MR 31 : La tête nucléaire de précocité

 

Une tête nucléaire MR 31 est chargée sur son missile dans une zone de lancement. Un pompier se tient prêt avec une lance à incendie. Collection Franck Laidin

De part le caractère sensible des armes nucléaires, il est relativement compliqué de pouvoir obtenir des informations de détail de celles-ci. Les archives dont la divulgation pourrait permettre de concevoir, fabriquer, utiliser ou localiser des armes de destruction nucléaires sont incommunicables en France (Art. L. 213-2 du Code du Patrimoine). Il y a cependant certaines fois des informations parcellaires sur des détails et particularités de ces armes disponibles en sources ouvertes.

Sur le sujet de la Munition Radiologique 31, la tête nucléaire des missiles S2 mis en service à partir de 1971, quelques éléments ont percolé. Cette tête nucléaire est un engin à fission pure, tirant la puissance de sa centaine de kilotonnes (entre 100 et 130 kt selon les sources) uniquement de la fission du plutonium. Engin particulièrement lourd (750 kg sans compter le bouclier thermique) cet engin semble avoir été testé à In Ecker, dans le désert algérien, le 27 février 1965 (essai Saphir), ainsi qu'à Mururoa le 11 septembre de l'année suivante (Essai Bételgeuse) devant le Président de la République Charles de Gaulle en personne.

Ballon captif pour l'essai nucléaire Bételgeuse
Le ballon sous lequel l'engin de l'essai nucléaire Bételgeuse fut accroché. Source : ECPAD

Cette tête nucléaire est représentative du besoin français de disposer, aussi vite que possible, de quoi armer sa force de dissuasion nucléaire alors que les recherches sur la bombe H accusent un certain retard. Alors que seulement 32 mois séparent le premier essai nucléaire chinois du premier essai thermonucléaire, le programme atomique français accuse un écart de plus de huit ans entre Gerboise Bleue, premier essai français, et Canopus, qui marque l'entrée de la France dans l'ère thermonucléaire, du moins en théorie. Il faudra attendre la deuxième moitié des années 1970 pour voir arriver, au sein de la Force Océanique Stratégique des têtes mégatonniques avec la mise en service du M20. Mais c'est en 1971 (avec un certain retard, du à la mise au point des fusées) que le Plateau d'Albion voit sa première unité de 9 missiles entrer en service.

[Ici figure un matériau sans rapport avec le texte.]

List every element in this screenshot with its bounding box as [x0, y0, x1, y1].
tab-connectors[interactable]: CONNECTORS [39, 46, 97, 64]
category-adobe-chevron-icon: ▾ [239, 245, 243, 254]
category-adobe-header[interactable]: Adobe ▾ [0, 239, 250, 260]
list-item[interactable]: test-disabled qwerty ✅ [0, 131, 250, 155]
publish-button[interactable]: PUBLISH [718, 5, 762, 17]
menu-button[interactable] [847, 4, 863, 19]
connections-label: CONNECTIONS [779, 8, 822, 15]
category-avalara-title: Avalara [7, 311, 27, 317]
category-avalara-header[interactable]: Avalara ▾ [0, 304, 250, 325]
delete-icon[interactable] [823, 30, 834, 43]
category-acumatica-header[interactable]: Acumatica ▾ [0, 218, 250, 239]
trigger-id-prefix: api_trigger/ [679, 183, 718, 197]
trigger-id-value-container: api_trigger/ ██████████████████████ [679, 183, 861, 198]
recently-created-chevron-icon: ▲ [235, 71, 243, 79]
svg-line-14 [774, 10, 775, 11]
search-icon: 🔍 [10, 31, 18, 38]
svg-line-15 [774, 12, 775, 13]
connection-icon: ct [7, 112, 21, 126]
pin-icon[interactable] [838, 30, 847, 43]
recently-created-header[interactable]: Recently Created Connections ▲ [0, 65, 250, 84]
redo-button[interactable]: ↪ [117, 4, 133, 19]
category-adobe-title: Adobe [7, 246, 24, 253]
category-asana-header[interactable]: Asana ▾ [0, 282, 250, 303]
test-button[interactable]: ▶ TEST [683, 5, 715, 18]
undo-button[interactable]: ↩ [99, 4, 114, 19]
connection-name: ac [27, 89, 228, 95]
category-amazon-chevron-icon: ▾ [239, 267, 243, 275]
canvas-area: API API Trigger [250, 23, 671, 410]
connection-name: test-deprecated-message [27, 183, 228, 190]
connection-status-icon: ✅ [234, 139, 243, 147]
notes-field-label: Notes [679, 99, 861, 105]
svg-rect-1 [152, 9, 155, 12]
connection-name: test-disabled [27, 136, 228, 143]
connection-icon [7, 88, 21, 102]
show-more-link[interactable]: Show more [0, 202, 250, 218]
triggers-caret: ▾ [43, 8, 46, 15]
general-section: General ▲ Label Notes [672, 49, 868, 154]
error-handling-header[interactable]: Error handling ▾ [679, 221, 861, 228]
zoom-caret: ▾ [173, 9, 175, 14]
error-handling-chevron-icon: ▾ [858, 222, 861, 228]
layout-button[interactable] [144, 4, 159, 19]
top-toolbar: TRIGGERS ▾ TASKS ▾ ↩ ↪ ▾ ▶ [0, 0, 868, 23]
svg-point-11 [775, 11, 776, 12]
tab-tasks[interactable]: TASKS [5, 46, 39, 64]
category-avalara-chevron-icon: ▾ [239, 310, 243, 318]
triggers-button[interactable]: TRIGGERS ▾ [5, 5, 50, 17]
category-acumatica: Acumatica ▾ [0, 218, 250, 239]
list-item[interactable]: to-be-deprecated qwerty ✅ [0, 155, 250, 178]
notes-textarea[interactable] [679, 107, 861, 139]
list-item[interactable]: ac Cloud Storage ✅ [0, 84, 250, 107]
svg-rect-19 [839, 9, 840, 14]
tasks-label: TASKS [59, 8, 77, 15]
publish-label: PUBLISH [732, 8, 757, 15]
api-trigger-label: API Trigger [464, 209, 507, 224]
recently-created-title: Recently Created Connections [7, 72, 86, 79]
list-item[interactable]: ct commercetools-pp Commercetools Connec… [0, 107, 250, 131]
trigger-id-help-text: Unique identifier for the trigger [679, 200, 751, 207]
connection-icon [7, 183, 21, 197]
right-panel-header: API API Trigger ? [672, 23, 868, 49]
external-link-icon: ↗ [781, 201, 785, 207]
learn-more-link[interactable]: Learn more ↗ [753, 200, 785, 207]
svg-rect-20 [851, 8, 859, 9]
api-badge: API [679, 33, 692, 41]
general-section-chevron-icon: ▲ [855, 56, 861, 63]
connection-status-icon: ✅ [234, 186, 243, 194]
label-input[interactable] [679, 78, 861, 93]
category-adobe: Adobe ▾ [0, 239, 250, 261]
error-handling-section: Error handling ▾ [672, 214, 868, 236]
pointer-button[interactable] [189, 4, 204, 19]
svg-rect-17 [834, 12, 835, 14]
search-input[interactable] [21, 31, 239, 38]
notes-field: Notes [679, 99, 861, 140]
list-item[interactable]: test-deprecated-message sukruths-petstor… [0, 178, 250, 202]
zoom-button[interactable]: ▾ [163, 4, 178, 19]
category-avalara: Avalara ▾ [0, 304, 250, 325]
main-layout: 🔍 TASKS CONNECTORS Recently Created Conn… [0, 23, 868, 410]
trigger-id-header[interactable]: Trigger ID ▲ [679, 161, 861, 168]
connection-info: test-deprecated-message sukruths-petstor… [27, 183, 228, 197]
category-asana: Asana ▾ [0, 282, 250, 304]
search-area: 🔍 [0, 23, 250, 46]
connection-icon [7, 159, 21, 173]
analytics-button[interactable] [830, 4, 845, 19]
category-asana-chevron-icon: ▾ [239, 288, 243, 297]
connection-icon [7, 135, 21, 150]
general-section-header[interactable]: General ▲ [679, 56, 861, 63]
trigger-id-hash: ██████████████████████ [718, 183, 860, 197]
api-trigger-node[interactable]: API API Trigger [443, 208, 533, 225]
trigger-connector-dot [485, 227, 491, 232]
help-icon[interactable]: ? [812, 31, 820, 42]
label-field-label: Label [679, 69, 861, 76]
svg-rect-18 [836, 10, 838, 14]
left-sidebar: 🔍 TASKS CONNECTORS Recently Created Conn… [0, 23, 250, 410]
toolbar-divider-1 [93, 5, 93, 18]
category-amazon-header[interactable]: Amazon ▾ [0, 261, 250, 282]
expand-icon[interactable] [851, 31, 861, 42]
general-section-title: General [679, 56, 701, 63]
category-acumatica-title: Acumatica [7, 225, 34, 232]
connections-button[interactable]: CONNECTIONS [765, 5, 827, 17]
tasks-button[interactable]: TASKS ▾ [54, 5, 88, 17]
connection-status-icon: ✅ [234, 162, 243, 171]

La MR 31 contient énormément de plutonium pour une arme de cette puissance. Ceci vient alors avec des problématiques liés à la chaleur de la désintégration du plutonium. Cette chaleur peut, à la longue, endommager les explosifs censés comprimer la masse de plutonium pour entraîner la réaction en chaîne, et les rendre ainsi beaucoup plus sensibles et dangereux, en particulier lors de chocs. Il est donc nécessaire de contrôler la température de la tête nucléaire. Les véhicules de transport sont donc équipés d'unités de climatisation (qu'on ne retrouve plus sur le VTC entre 1980 et 1984, et sur le VTPH à partir de 1984). Les zones de lancement sont aussi équipés pour le contrôle de la température des têtes. Des équipements ayant besoin d'être relancés après les orages, car les coups de foudre entraînent un disjonctement préventif pour protéger les équipements d'une surtension. Cependant, le caractère enterré des S2 évite au moins les aléas qu'ont rencontré les missiles Jupiter basés en Italie, qui ont été frappés par la foudre au moins 4 fois.

Un missile S2 dans son silo
Un missile S2 dans son silo. Crédits photo : SIRPA Air

 Parmi les indices les plus intéressants sur la MR 31, le témoignage de Pierre Billaud (La Grande Aventure du nucléaire militaire français, p 233), physicien ayant contribué au programme nucléaire français, permet d'évoquer des préoccupations particulièrement importantes sur le plan de la sécurité. Il évoque ainsi, très brièvement, une charge "monstrueuse" de plutonium accompagné par "les difficultés de sûreté" qui en résultaient. Les TN 60 et 61, plus puissantes mais aussi plus légères, avec un cœur de plutonium beaucoup plus petit, sont présentées comme étant beaucoup plus sûres, certainement en ayant profité de l'assistance américaine secrète au programme nucléaire militaire français, dont la sécurité était l'un des axes majeurs de coopération.

 Quels leçons tirer de cette tête nucléaire précipitée ? On peut penser qu'un programme nucléaire récent, comme le programme nucléaire iranien ou un hypothétique programme nucléaire japonais, sud coréen ou polonais, accouche de têtes nucléaires à fission pure pour disposer rapidement d'une capacité de porter le feu nucléaire avec des moyens balistiques. Ces têtes nucléaires seraient donc particulièrement lourdes et inefficaces, développant ainsi une puissance d'une centaine de kilotonnes tout au plus. La problématique de rendre "sûr" une masse de matière fissile aussi importante avec autant d'explosifs pourrait se poser. Une tête nucléaire de deux tonnes serait cependant facilement adaptable à un missile iranien, par exemple, au vu des capacités et de l'expérience du programme balistique de Téhéran. Une expérience que n'avait pas le programme balistique français des années 1960 au vu des retards du S2, entrant en service la même année que le sous-marin Le Redoutable.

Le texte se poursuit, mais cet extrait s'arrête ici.